“… there was a dialectical (P and not P) tension between the Pietist impulse to flee the world into a new monasticism and its opposite, to identify the Christian faith with present social concerns.”
R. Scott Clark
Let’s get this straight. On one hand Scott is telling us that it is surrender to the “Pietist impulse” when Christians retreat from the world. On the other hand Scott is telling us that at the same time it is to surrender to the “Pietist impulse” when one insists that Christians must champion the idea of Christian culture. So, per Scott, when one retreats one is giving in to the dreaded Pietist impulse, and when one engages the culture in a uniquely Christian fashion one is afflicted with the dreaded Pietist impulse.
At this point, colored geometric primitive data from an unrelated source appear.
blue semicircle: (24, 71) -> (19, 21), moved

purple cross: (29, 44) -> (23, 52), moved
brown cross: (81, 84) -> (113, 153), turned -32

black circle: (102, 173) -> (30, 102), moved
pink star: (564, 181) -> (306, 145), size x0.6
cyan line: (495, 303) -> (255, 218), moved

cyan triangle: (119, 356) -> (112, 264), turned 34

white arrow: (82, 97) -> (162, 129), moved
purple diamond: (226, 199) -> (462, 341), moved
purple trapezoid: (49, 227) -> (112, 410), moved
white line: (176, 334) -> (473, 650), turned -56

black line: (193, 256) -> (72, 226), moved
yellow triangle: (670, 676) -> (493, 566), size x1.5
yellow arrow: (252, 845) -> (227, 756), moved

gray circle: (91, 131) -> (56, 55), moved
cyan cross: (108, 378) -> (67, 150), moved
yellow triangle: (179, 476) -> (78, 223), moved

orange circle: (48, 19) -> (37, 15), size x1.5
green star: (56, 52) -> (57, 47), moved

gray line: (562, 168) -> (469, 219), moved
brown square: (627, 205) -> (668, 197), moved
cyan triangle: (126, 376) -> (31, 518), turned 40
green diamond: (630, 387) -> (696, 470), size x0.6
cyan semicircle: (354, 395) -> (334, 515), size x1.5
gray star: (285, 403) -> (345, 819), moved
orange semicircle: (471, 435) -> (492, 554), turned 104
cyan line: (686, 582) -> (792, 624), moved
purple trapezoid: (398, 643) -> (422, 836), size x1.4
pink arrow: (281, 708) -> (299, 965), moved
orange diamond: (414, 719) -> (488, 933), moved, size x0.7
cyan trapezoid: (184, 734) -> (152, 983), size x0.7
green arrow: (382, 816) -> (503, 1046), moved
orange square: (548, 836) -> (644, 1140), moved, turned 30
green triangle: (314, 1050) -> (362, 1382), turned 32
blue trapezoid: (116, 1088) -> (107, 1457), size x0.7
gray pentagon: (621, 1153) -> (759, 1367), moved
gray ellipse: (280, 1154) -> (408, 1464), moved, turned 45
But wait … there remains hope in shedding ourselves of Scott’s boogeyman Pietist impulse. We can embrace Scott’s R2K and go all schizophrenic. Scott would have us shed this Pietist impulse by splitting our selves in half in order to pursue the hyphenated life. Scott’s prescription is for us to withdrawal, per monasticism, in our grace realm living while we should be fully engaged in our common realm living. According to Scott’s Escondido R2K theology the answer to the Pietistic impulse is to become schizophrenic.
My prescription for Scott is pharmacological. In order to cure his schizophrenia I recommend either a return to Biblical theology or, failing that this good Dr. prescribes some Thorazine in order to cure the schizophrenia that ails the R2K of its gnostic hyphenated life.